I first learned about the death of the “Libyan bomber” Ali Megrahi from a television screen. The sound was off, but I could see the closed captioning on CNN. Newspeople and guests were talking about the terrible thing Megrahi had done, and the closure or lack thereof from his passing. One man was noting that the perpetrator was a high official of Libyan intelligence, and that the 1988 bombing of Pan Am 103 had been ordered at the very top—by Muammar Qaddafi. The deaths of 270 people, 189 of them Americans, it was implied, justified last year’s removal of Qaddafi, and the dictator’s own abrupt and horrible death.
But there’s something wrong with that scenario.
How do I know? I read the New York Times. Especially the best part…..the fine print.

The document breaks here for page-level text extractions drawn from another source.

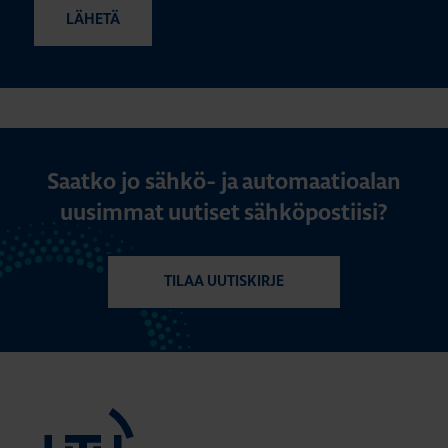
Saatko jo sähkö- ja automaatioalan
uusimmat uutiset sähköpostiisi?
TILAA UUTISKIRJE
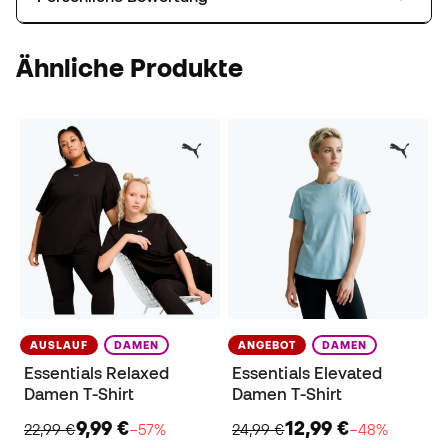
Ähnliche Produkte
AUSLAUF
DAMEN
ANGEBOT
DAMEN
Essentials Relaxed
Essentials Elevated
Damen T-Shirt
Damen T-Shirt
9,99 €
12,99 €
22,99 €
−57%
24,99 €
−48%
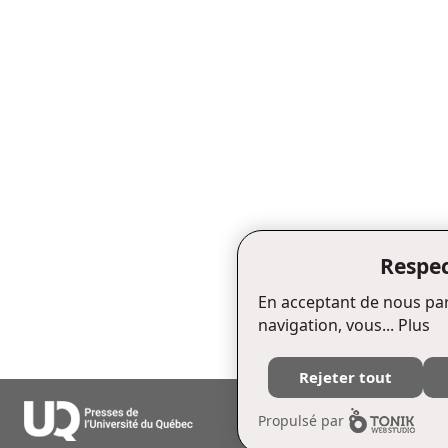
Respec
En acceptant de nous par
navigation, vous...
Plus
Rejeter tout
Édifice Fleurie, 480, de La Chapell
Propulsé par
Tél. : (418) 657-4399 Téléc. : (418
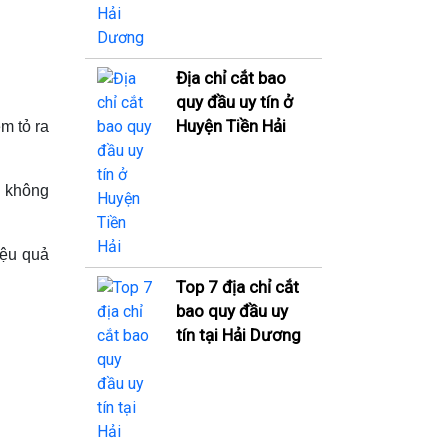
Địa chỉ cắt bao
quy đầu uy tín ở
Huyện Tiền Hải
em tỏ ra
u không
iệu quả
Top 7 địa chỉ cắt
bao quy đầu uy
tín tại Hải Dương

The Times Opens A Door…and Shuts It
Check out this article, from Robert McFadden, the Times’ septuagenarian obit writer and rewrite man extraordinaire. Under the appropriately neutral headline, “Megrahi, Convicted in 1988 Lockerbie Bombing, Dies at 60,” McFadden nailed the true import of Megrahi’s death in the second paragraph:
The death of Mr. Megrahi, who insisted that he was not guilty, foreclosed a fuller accounting of his role, and perhaps that of the Libyan government under Col. Muammar el-Qaddafi, in the midair explosion of Pan Am Flight 103, which killed 270 people, including 189 Americans.

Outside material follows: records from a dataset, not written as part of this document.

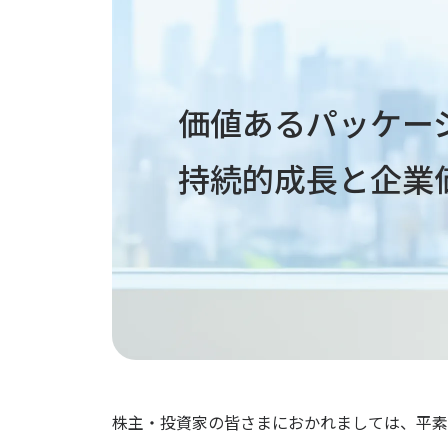
価値あるパッケー
持続的成長と企業
株主・投資家の皆さまにおかれましては、平素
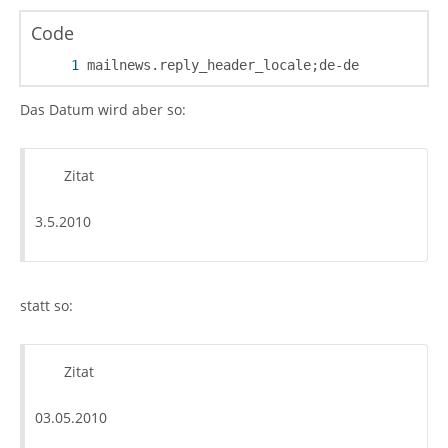
Code
mailnews.reply_header_locale;de-de
Das Datum wird aber so:
Zitat
3.5.2010
statt so:
Zitat
03.05.2010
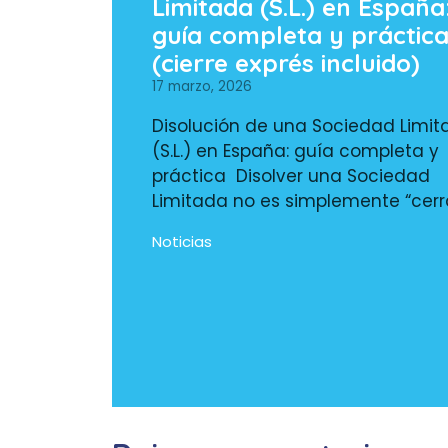
Limitada (S.L.) en España
guía completa y práctic
(cierre exprés incluido)
17 marzo, 2026
Disolución de una Sociedad Limi
(S.L.) en España: guía completa y
práctica Disolver una Sociedad
Limitada no es simplemente “cerr
Noticias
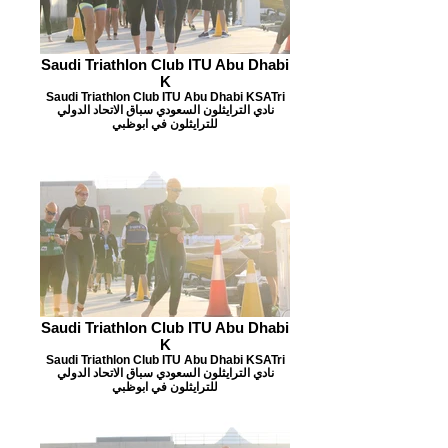
Saudi Triathlon Club ITU Abu Dhabi
K
Saudi Triathlon Club ITU Abu Dhabi KSATri
نادي الترايثلون السعودي سباق الاتحاد الدولي
للترايثلون في ابوظبي
Saudi Triathlon Club ITU Abu Dhabi
K
Saudi Triathlon Club ITU Abu Dhabi KSATri
نادي الترايثلون السعودي سباق الاتحاد الدولي
للترايثلون في ابوظبي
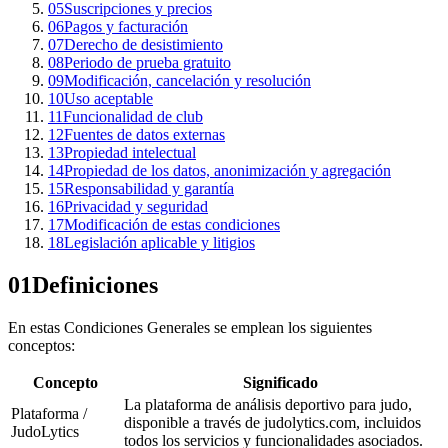
05
Suscripciones y precios
06
Pagos y facturación
07
Derecho de desistimiento
08
Periodo de prueba gratuito
09
Modificación, cancelación y resolución
10
Uso aceptable
11
Funcionalidad de club
12
Fuentes de datos externas
13
Propiedad intelectual
14
Propiedad de los datos, anonimización y agregación
15
Responsabilidad y garantía
16
Privacidad y seguridad
17
Modificación de estas condiciones
18
Legislación aplicable y litigios
01
Definiciones
En estas Condiciones Generales se emplean los siguientes
conceptos:
Concepto
Significado
La plataforma de análisis deportivo para judo,
Plataforma /
disponible a través de judolytics.com, incluidos
JudoLytics
todos los servicios y funcionalidades asociados.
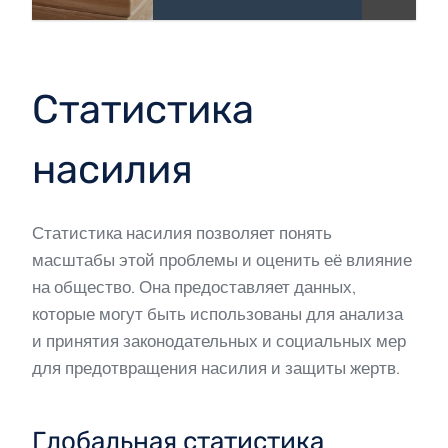
Статистика
насилия
Статистика насилия позволяет понять
масштабы этой проблемы и оценить её влияние
на общество. Она предоставляет данных,
которые могут быть использованы для анализа
и принятия законодательных и социальных мер
для предотвращения насилия и защиты жертв.
Глобальная статистика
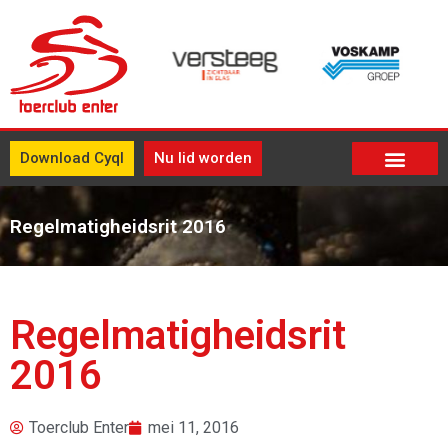
Download Cyql
Nu lid worden
Regelmatigheidsrit 2016
Regelmatigheidsrit
2016
Toerclub Enter
mei 11, 2016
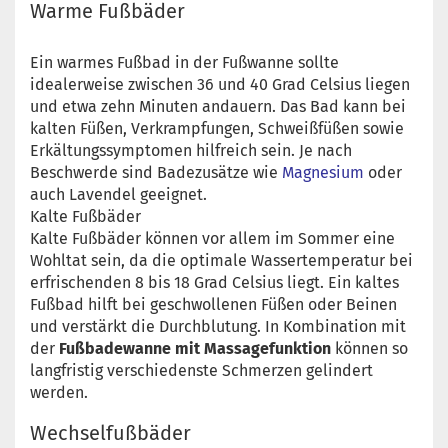
Warme Fußbäder
Ein warmes Fußbad in der Fußwanne sollte
idealerweise zwischen 36 und 40 Grad Celsius liegen
und etwa zehn Minuten andauern. Das Bad kann bei
kalten Füßen, Verkrampfungen, Schweißfüßen sowie
Erkältungssymptomen hilfreich sein. Je nach
Beschwerde sind Badezusätze wie
Magnesium
oder
auch Lavendel geeignet.
Kalte Fußbäder
Kalte Fußbäder können vor allem im Sommer eine
Wohltat sein, da die optimale Wassertemperatur bei
erfrischenden 8 bis 18 Grad Celsius liegt. Ein kaltes
Fußbad hilft bei geschwollenen Füßen oder Beinen
und verstärkt die Durchblutung. In Kombination mit
der
Fußbadewanne mit Massagefunktion
können so
langfristig verschiedenste Schmerzen gelindert
werden.
Wechselfußbäder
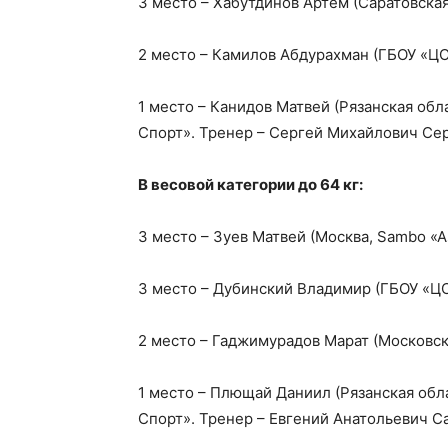
3 место – Хабутдинов Артём (Саратовская
2 место – Камилов Абдурахман (ГБОУ «Ц
1 место – Канидов Матвей (Рязанская обл
Спорт». Тренер – Сергей Михайлович Се
В весовой категории до 64 кг:
3 место – Зуев Матвей (Москва, Sambo «A
3 место – Дубинский Владимир (ГБОУ «Ц
2 место – Гаджимурадов Марат (Московска
1 место – Плющай Даниил (Рязанская обла
Спорт». Тренер – Евгений Анатольевич С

Most of the front half of the article lays out the conventional line on the plane that blew up over Lockerbie, Scotland. But anyone getting to the latter part will notice that it is dominated by evidence casting doubt on the official story.
Thus, if you read those second-half paragraphs carefully, you see what the reporter (and perhaps his bosses) may actually wonder: whether Libya was framed by some enemy, with hints on who that might be.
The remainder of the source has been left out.